* YOUR GOAL
Where the lines below hold images, skip those and copy every word exactly.

[Document layout analysis data]
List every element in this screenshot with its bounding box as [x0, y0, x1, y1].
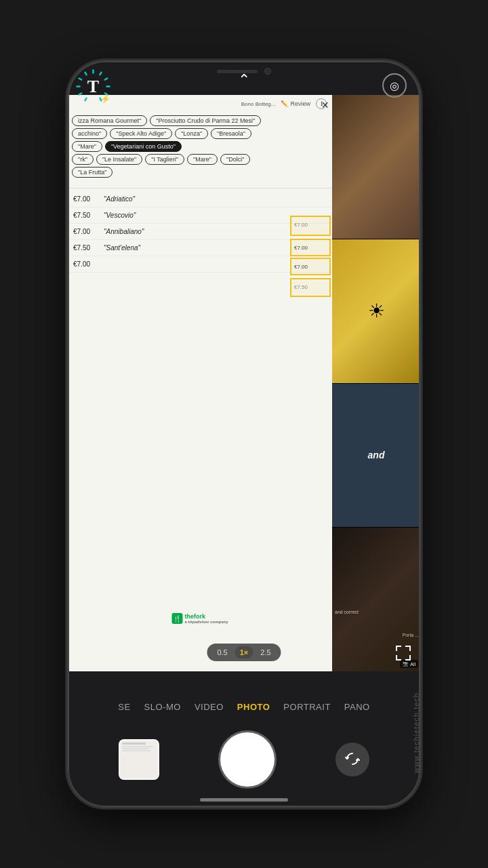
- camera-viewfinder: Bono Botteg... ✏️ Review ℹ × izza Romana…: [68, 95, 420, 671]
- flip-camera-button[interactable]: [336, 743, 369, 776]
- speaker-grille: [217, 70, 258, 73]
- price-santelena: €7.50: [73, 244, 104, 252]
- zoom-1x-button[interactable]: 1×: [235, 646, 253, 658]
- home-indicator[interactable]: [200, 798, 288, 802]
- flash-button[interactable]: ◎: [382, 73, 407, 98]
- tags-area: izza Romana Gourmet" "Prosciutto Crudo d…: [68, 110, 332, 185]
- svg-rect-1: [396, 646, 397, 651]
- tags-row-2: acchino" "Speck Alto Adige" "Lonza" "Bre…: [72, 128, 328, 139]
- tag-frutta[interactable]: "La Frutta": [72, 167, 113, 178]
- mode-slomo[interactable]: SLO-MO: [144, 702, 181, 712]
- tag-mare1[interactable]: "Mare": [72, 141, 102, 152]
- mode-pano[interactable]: PANO: [344, 702, 370, 712]
- scan-box-2: €7.00: [290, 239, 331, 256]
- scan-frame-button[interactable]: [393, 643, 413, 663]
- tag-vegetariani[interactable]: "Vegetariani con Gusto": [105, 141, 182, 152]
- tag-bresaola[interactable]: "Bresaola": [211, 128, 251, 139]
- last-photo-thumbnail[interactable]: [119, 739, 159, 780]
- mode-se[interactable]: SE: [118, 702, 130, 712]
- watermark-website: www.techietech.tech: [412, 692, 420, 773]
- pencil-icon: ✏️: [281, 100, 288, 107]
- svg-line-14: [85, 98, 87, 100]
- thefork-sub: a tripadvisor company: [184, 620, 228, 624]
- zoom-05-button[interactable]: 0.5: [212, 646, 232, 658]
- tag-lonza[interactable]: "Lonza": [175, 128, 208, 139]
- close-button[interactable]: ×: [321, 98, 329, 113]
- t-logo-letter: T: [87, 77, 99, 97]
- price-vescovio: €7.50: [73, 212, 104, 219]
- gallery-item-restaurant[interactable]: [332, 95, 420, 239]
- tag-rk[interactable]: "rk": [72, 154, 94, 165]
- tag-dolci[interactable]: "Dolci": [220, 154, 250, 165]
- price-adriatico: €7.00: [73, 195, 104, 203]
- tags-row-1: izza Romana Gourmet" "Prosciutto Crudo d…: [72, 115, 328, 126]
- sun-icon: ☀: [368, 300, 385, 322]
- gallery-item-and[interactable]: and: [332, 384, 420, 528]
- svg-line-17: [79, 79, 81, 80]
- gallery-item-yellow[interactable]: ☀: [332, 239, 420, 383]
- flash-bolt-icon: ⚡: [100, 94, 110, 104]
- menu-item-adriatico: €7.00 "Adriatico": [68, 191, 332, 208]
- document-overlay: Bono Botteg... ✏️ Review ℹ × izza Romana…: [68, 95, 332, 671]
- tags-row-3: "Mare" "Vegetariani con Gusto": [72, 141, 328, 152]
- zoom-25-button[interactable]: 2.5: [256, 646, 275, 658]
- svg-line-15: [79, 94, 81, 95]
- svg-line-10: [105, 79, 107, 80]
- tag-acchino[interactable]: acchino": [72, 128, 107, 139]
- tags-row-4: "rk" "Le Insalate" "I Taglieri" "Mare" "…: [72, 154, 328, 165]
- chevron-up-icon[interactable]: ⌃: [238, 71, 250, 89]
- scan-box-3: €7.00: [290, 258, 331, 275]
- tag-taglieri[interactable]: "I Taglieri": [145, 154, 184, 165]
- camera-mode-bar: SE SLO-MO VIDEO PHOTO PORTRAIT PANO: [68, 695, 420, 719]
- tag-prosciutto[interactable]: "Prosciutto Crudo di Parma 22 Mesi": [150, 115, 261, 126]
- zoom-controls: 0.5 1× 2.5: [207, 644, 281, 661]
- and-corre-text: and correct: [332, 607, 420, 617]
- mode-photo[interactable]: PHOTO: [237, 702, 270, 712]
- mode-video[interactable]: VIDEO: [195, 702, 224, 712]
- price-last: €7.00: [73, 260, 104, 268]
- watermark-top-left: T ⚡: [75, 68, 112, 105]
- thefork-logo: 🍴 thefork a tripadvisor company: [171, 613, 228, 624]
- front-camera: [264, 68, 271, 75]
- thefork-badge: 🍴: [171, 613, 182, 624]
- scan-box-4: €7.50: [290, 278, 331, 297]
- svg-rect-5: [396, 655, 397, 660]
- name-adriatico: "Adriatico": [104, 195, 327, 203]
- svg-rect-3: [409, 646, 411, 651]
- mode-portrait[interactable]: PORTRAIT: [283, 702, 331, 712]
- tag-speck[interactable]: "Speck Alto Adige": [110, 128, 172, 139]
- gallery-strip: ☀ and 📷 All: [332, 95, 420, 671]
- svg-line-18: [85, 73, 87, 75]
- tag-mare2[interactable]: "Mare": [187, 154, 218, 165]
- restaurant-name: Bono Botteg...: [241, 101, 276, 107]
- review-button[interactable]: ✏️ Review: [281, 100, 310, 107]
- tags-row-5: "La Frutta": [72, 167, 328, 178]
- svg-rect-7: [409, 655, 411, 660]
- scan-box-1: €7.00: [290, 216, 331, 236]
- shutter-button[interactable]: [220, 732, 274, 787]
- porta-text: Porta ...: [402, 633, 419, 637]
- and-text: and: [368, 450, 385, 460]
- phone-frame: ⌃ ◎ Bono Botteg... ✏️ Review ℹ ×: [68, 61, 420, 807]
- price-annibaliano: €7.00: [73, 228, 104, 235]
- thefork-name: thefork: [184, 613, 228, 620]
- svg-line-9: [100, 73, 102, 75]
- tag-romana[interactable]: izza Romana Gourmet": [72, 115, 147, 126]
- tag-insalate[interactable]: "Le Insalate": [96, 154, 142, 165]
- camera-controls: [68, 732, 420, 787]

* YOUR RESPONSE
List every element in this screenshot with its bounding box as [x0, y0, x1, y1].
- camera-viewfinder: Bono Botteg... ✏️ Review ℹ × izza Romana…: [68, 95, 420, 671]
- flip-camera-button[interactable]: [336, 743, 369, 776]
- speaker-grille: [217, 70, 258, 73]
- price-santelena: €7.50: [73, 244, 104, 252]
- zoom-1x-button[interactable]: 1×: [235, 646, 253, 658]
- home-indicator[interactable]: [200, 798, 288, 802]
- flash-button[interactable]: ◎: [382, 73, 407, 98]
- tags-area: izza Romana Gourmet" "Prosciutto Crudo d…: [68, 110, 332, 185]
- svg-rect-1: [396, 646, 397, 651]
- tags-row-2: acchino" "Speck Alto Adige" "Lonza" "Bre…: [72, 128, 328, 139]
- tag-frutta[interactable]: "La Frutta": [72, 167, 113, 178]
- mode-slomo[interactable]: SLO-MO: [144, 702, 181, 712]
- tag-mare1[interactable]: "Mare": [72, 141, 102, 152]
- mode-pano[interactable]: PANO: [344, 702, 370, 712]
- scan-box-2: €7.00: [290, 239, 331, 256]
- scan-frame-button[interactable]: [393, 643, 413, 663]
- tag-vegetariani[interactable]: "Vegetariani con Gusto": [105, 141, 182, 152]
- tag-bresaola[interactable]: "Bresaola": [211, 128, 251, 139]
- last-photo-thumbnail[interactable]: [119, 739, 159, 780]
- mode-se[interactable]: SE: [118, 702, 130, 712]
- watermark-website: www.techietech.tech: [412, 692, 420, 773]
- pencil-icon: ✏️: [281, 100, 288, 107]
- svg-line-14: [85, 98, 87, 100]
- thefork-sub: a tripadvisor company: [184, 620, 228, 624]
- zoom-05-button[interactable]: 0.5: [212, 646, 232, 658]
- tag-lonza[interactable]: "Lonza": [175, 128, 208, 139]
- close-button[interactable]: ×: [321, 98, 329, 113]
- t-logo-letter: T: [87, 77, 99, 97]
- price-vescovio: €7.50: [73, 212, 104, 219]
- gallery-item-restaurant[interactable]: [332, 95, 420, 239]
- tag-rk[interactable]: "rk": [72, 154, 94, 165]
- tag-dolci[interactable]: "Dolci": [220, 154, 250, 165]
- price-adriatico: €7.00: [73, 195, 104, 203]
- tags-row-1: izza Romana Gourmet" "Prosciutto Crudo d…: [72, 115, 328, 126]
- sun-icon: ☀: [368, 300, 385, 322]
- gallery-item-and[interactable]: and: [332, 384, 420, 528]
- svg-line-17: [79, 79, 81, 80]
- gallery-item-yellow[interactable]: ☀: [332, 239, 420, 383]
- flash-bolt-icon: ⚡: [100, 94, 110, 104]
- menu-item-adriatico: €7.00 "Adriatico": [68, 191, 332, 208]
- document-overlay: Bono Botteg... ✏️ Review ℹ × izza Romana…: [68, 95, 332, 671]
- tags-row-3: "Mare" "Vegetariani con Gusto": [72, 141, 328, 152]
- zoom-25-button[interactable]: 2.5: [256, 646, 275, 658]
- svg-line-15: [79, 94, 81, 95]
- svg-line-10: [105, 79, 107, 80]
- tag-acchino[interactable]: acchino": [72, 128, 107, 139]
- tags-row-4: "rk" "Le Insalate" "I Taglieri" "Mare" "…: [72, 154, 328, 165]
- chevron-up-icon[interactable]: ⌃: [238, 71, 250, 89]
- scan-box-3: €7.00: [290, 258, 331, 275]
- tag-taglieri[interactable]: "I Taglieri": [145, 154, 184, 165]
- camera-mode-bar: SE SLO-MO VIDEO PHOTO PORTRAIT PANO: [68, 695, 420, 719]
- tag-prosciutto[interactable]: "Prosciutto Crudo di Parma 22 Mesi": [150, 115, 261, 126]
- zoom-controls: 0.5 1× 2.5: [207, 644, 281, 661]
- and-corre-text: and correct: [332, 607, 420, 617]
- mode-photo[interactable]: PHOTO: [237, 702, 270, 712]
- mode-video[interactable]: VIDEO: [195, 702, 224, 712]
- price-last: €7.00: [73, 260, 104, 268]
- watermark-top-left: T ⚡: [75, 68, 112, 105]
- thefork-logo: 🍴 thefork a tripadvisor company: [171, 613, 228, 624]
- front-camera: [264, 68, 271, 75]
- thefork-badge: 🍴: [171, 613, 182, 624]
- scan-box-4: €7.50: [290, 278, 331, 297]
- svg-rect-5: [396, 655, 397, 660]
- name-adriatico: "Adriatico": [104, 195, 327, 203]
- svg-rect-3: [409, 646, 411, 651]
- mode-portrait[interactable]: PORTRAIT: [283, 702, 331, 712]
- tag-speck[interactable]: "Speck Alto Adige": [110, 128, 172, 139]
- gallery-strip: ☀ and 📷 All: [332, 95, 420, 671]
- svg-line-18: [85, 73, 87, 75]
- tag-mare2[interactable]: "Mare": [187, 154, 218, 165]
- restaurant-name: Bono Botteg...: [241, 101, 276, 107]
- review-button[interactable]: ✏️ Review: [281, 100, 310, 107]
- tags-row-5: "La Frutta": [72, 167, 328, 178]
- svg-rect-7: [409, 655, 411, 660]
- scan-box-1: €7.00: [290, 216, 331, 236]
- shutter-button[interactable]: [220, 732, 274, 787]
- porta-text: Porta ...: [402, 633, 419, 637]
- and-text: and: [368, 450, 385, 460]
- phone-frame: ⌃ ◎ Bono Botteg... ✏️ Review ℹ ×: [68, 61, 420, 807]
- price-annibaliano: €7.00: [73, 228, 104, 235]
- thefork-name: thefork: [184, 613, 228, 620]
- svg-line-9: [100, 73, 102, 75]
- tag-romana[interactable]: izza Romana Gourmet": [72, 115, 147, 126]
- tag-insalate[interactable]: "Le Insalate": [96, 154, 142, 165]
- camera-controls: [68, 732, 420, 787]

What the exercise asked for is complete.